§ WORK ITEM: Each line from the one containing "JProvinceUK (143, 1338)" to the end of the records below should be restated word for word; please leave out all other lines.

§ AVAILABLE RECORDS:
============
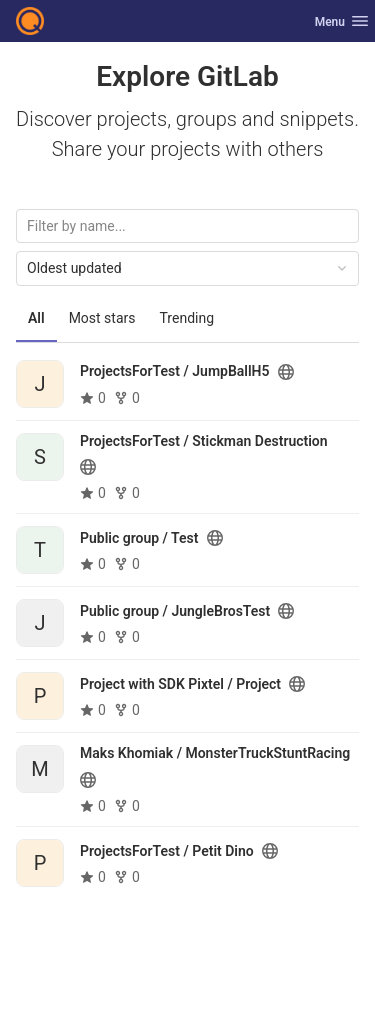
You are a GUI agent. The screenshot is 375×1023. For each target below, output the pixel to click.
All (36, 318)
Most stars (102, 318)
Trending (187, 318)
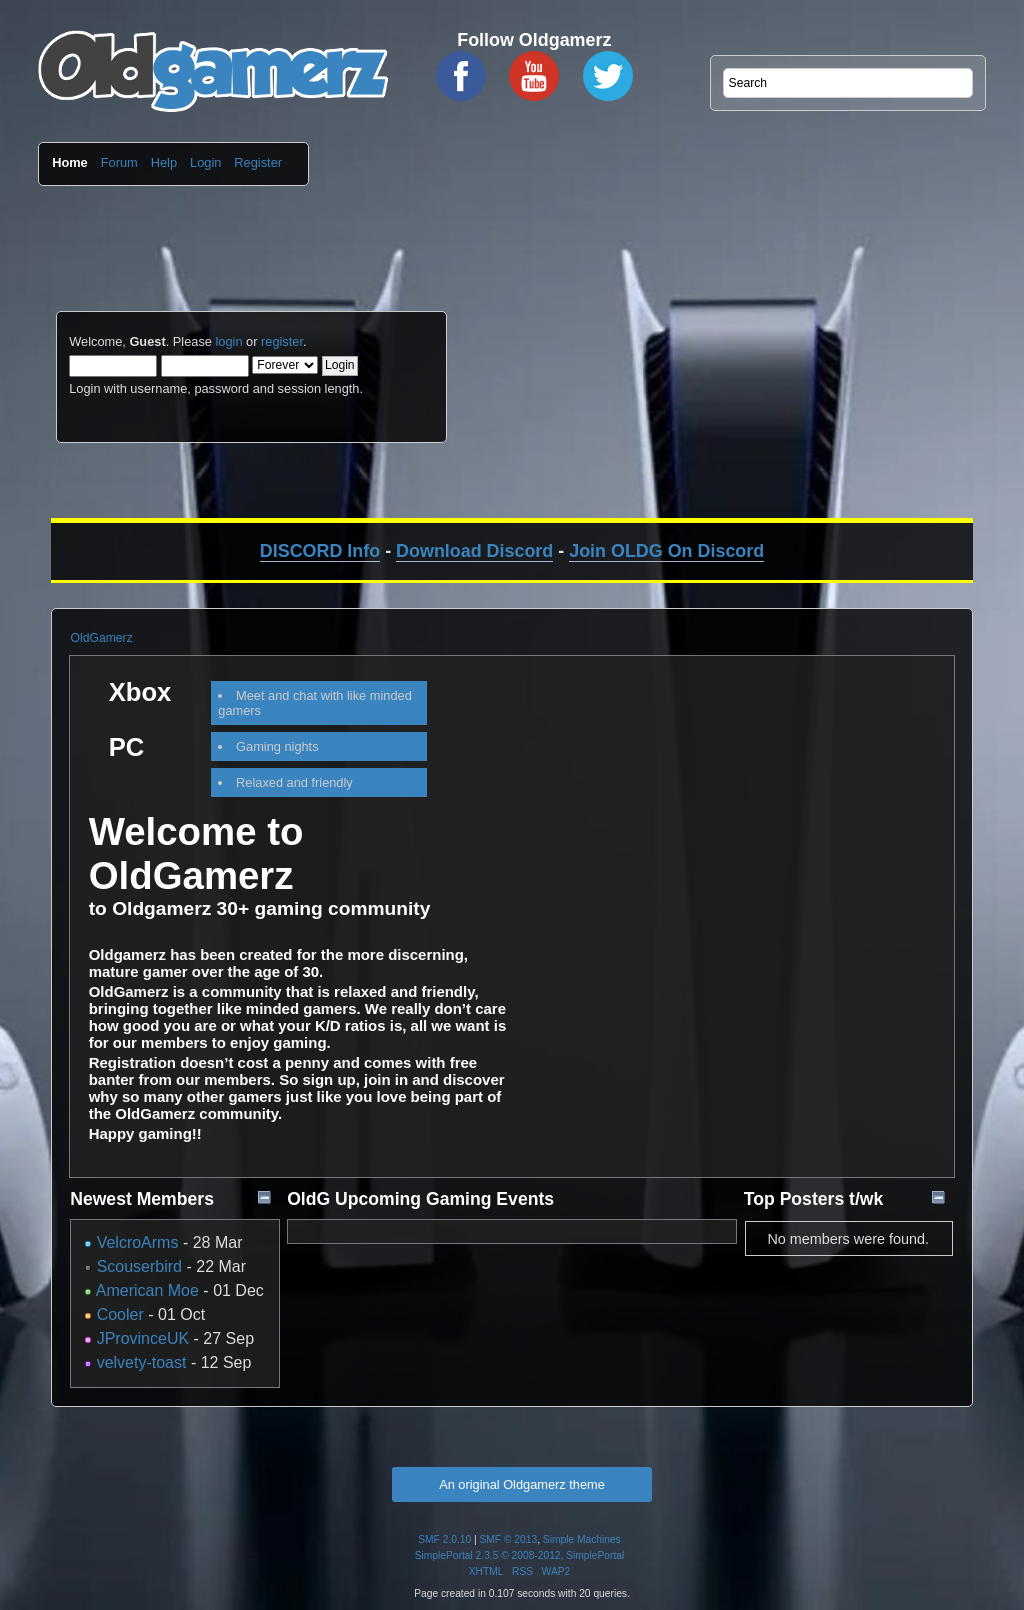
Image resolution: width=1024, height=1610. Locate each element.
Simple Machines (582, 1539)
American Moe (147, 1290)
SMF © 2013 (509, 1539)
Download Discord (474, 551)
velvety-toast (142, 1362)
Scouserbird (139, 1266)
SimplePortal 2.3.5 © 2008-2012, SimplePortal (520, 1555)
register (282, 341)
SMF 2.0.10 (444, 1539)
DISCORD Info (320, 551)
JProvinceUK (143, 1338)
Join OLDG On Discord (666, 551)
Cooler (120, 1314)
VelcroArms (138, 1242)
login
============
§ WRITTEN REPLY:
JProvinceUK (143, 1338)
Join OLDG On Discord (666, 551)
Cooler (120, 1314)
VelcroArms (138, 1242)
login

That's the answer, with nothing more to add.